What are the functions?
You need a data table with address information per observation. The addresses can be used to add three different levels of geo information, where every level contains the information of the previous one.
- Geocoordinates
For every observation, the latitude and longitude of its location is added. In addition, you will get the hierarchy of administrative units, country, state, district, postal code, city, street and an assessment of how close that address has been hit, as far as the information available in the database.
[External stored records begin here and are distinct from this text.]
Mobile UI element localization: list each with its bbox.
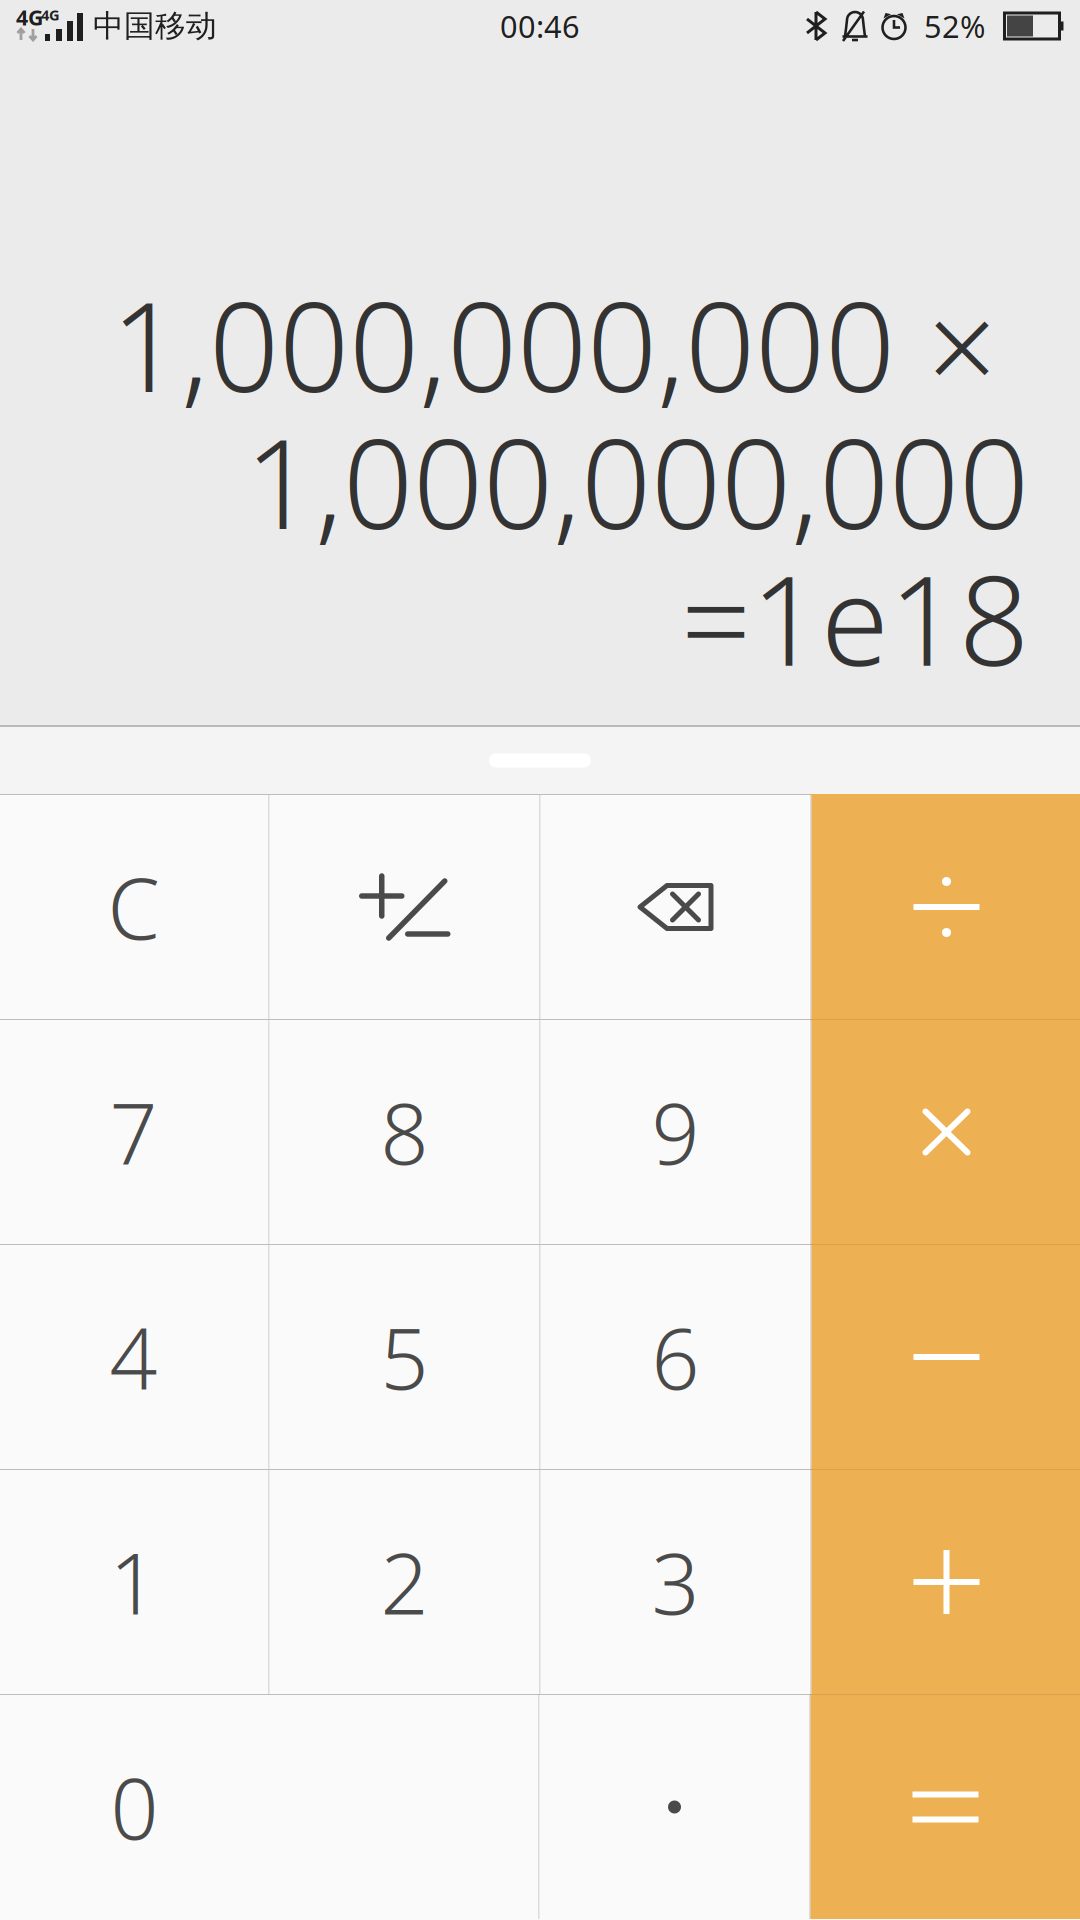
- button[interactable]: Plus minus: [270, 795, 540, 1019]
- staticText: 4G: [16, 3, 43, 31]
- button[interactable]: Multiply: [812, 1020, 1080, 1244]
- staticText: 1,000,000,000: [245, 400, 1029, 563]
- staticText: 3: [652, 1526, 700, 1638]
- button[interactable]: 0: [0, 1695, 538, 1919]
- button[interactable]: Minus: [812, 1245, 1080, 1469]
- button[interactable]: 9: [540, 1020, 810, 1244]
- staticText: 4G: [41, 5, 60, 24]
- staticText: 00:46: [500, 6, 580, 46]
- button[interactable]: Equals: [810, 1695, 1080, 1919]
- staticText: 8: [380, 1076, 428, 1188]
- button[interactable]: Plus: [812, 1470, 1080, 1694]
- button[interactable]: 5: [270, 1245, 540, 1469]
- button[interactable]: Divide: [812, 795, 1080, 1019]
- button[interactable]: 3: [540, 1470, 810, 1694]
- button[interactable]: 7: [0, 1020, 268, 1244]
- button[interactable]: 4: [0, 1245, 268, 1469]
- button[interactable]: 6: [540, 1245, 810, 1469]
- button[interactable]: 8: [270, 1020, 540, 1244]
- staticText: 5: [380, 1301, 428, 1413]
- staticText: 9: [652, 1076, 700, 1188]
- staticText: 1,000,000,000 ×: [111, 263, 1029, 426]
- button[interactable]: 2: [270, 1470, 540, 1694]
- staticText: 0: [110, 1751, 158, 1863]
- staticText: 7: [110, 1076, 158, 1188]
- staticText: =1e18: [681, 537, 1029, 700]
- staticText: 1: [110, 1526, 158, 1638]
- staticText: 6: [652, 1301, 700, 1413]
- staticText: 中国移动: [93, 7, 217, 45]
- button[interactable]: Backspace: [540, 795, 810, 1019]
- button[interactable]: C: [0, 795, 268, 1019]
- button[interactable]: Decimal point: [540, 1695, 810, 1919]
- staticText: C: [108, 851, 160, 963]
- staticText: 52%: [924, 6, 985, 46]
- button[interactable]: 1: [0, 1470, 268, 1694]
- staticText: 2: [380, 1526, 428, 1638]
- staticText: 4: [110, 1301, 158, 1413]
- Distance and traveling time
For every pair of consecutive rows in your data table (e.g., row 1 –> row 2 / row 2 –> row 3 /….), the distance between the addresses and the required travelling time will be added to the second row. The connections become enumerated in an extra column. The traveling time is calculated based upon the user’s choice of transportation: car, bike or walking.
- Routing
An additional table is created that contains all the above information, as well as the geocodes of all points that describe the route between two consecutive rows.
Presuppositions
There are several internet sites that offer mapping and routing services. A good overview is given by the journal ProgrammableWeb. I decided to use MapQuest. The company offers a variety of paid services but also a free API. If you want to use it, you need to register first and get a free API key. Of course, you also need the Geocoding 2020 add-in. It will install itself in the Add-Ins menu in the “Map Shapes” submenu.
Upon the first call, you will be informed that you can get the necessary key from MapQuest and provided a field to paste in the key.
The reminder of the dialog is disabled. After the key is pasted, it is tested to determine if it is a proper MapQuest key; the key must be verified before you can proceed. If you provided a valid key, it is saved in the user’s directory in folder AppData/Roaming/SAS/JMP. If this directory does not exist, it will be created.
For all of the commands in the add-in to work, you must set the JMP language to English and select the “Use JMP language…” option. Unfortunately, that can’t be done via JSL. You must make these selections using your language equivalence to File -> Preferences -> Windows specific. The add-in will verify that the language settings are correct and will alert you if that is not the case.
Let’s go
The menu consists of two parts. The first part is the upper red area, which is built like nearly all JMP platform dialogs; it contains the column list, the role part and the action panel. In the role area, there are two parts, emphasized by blue frames. In your data table, the address information may be stored in one of two formats: either as one column that holds the complete address as a text string, or as separate columns, with each column holding a part of the address like country, city, street. You can provide either of these formats, but they are mutually exclusive. In both cases, your address must contain the country. It can be given as name or as an ISO code, whichever you prefer.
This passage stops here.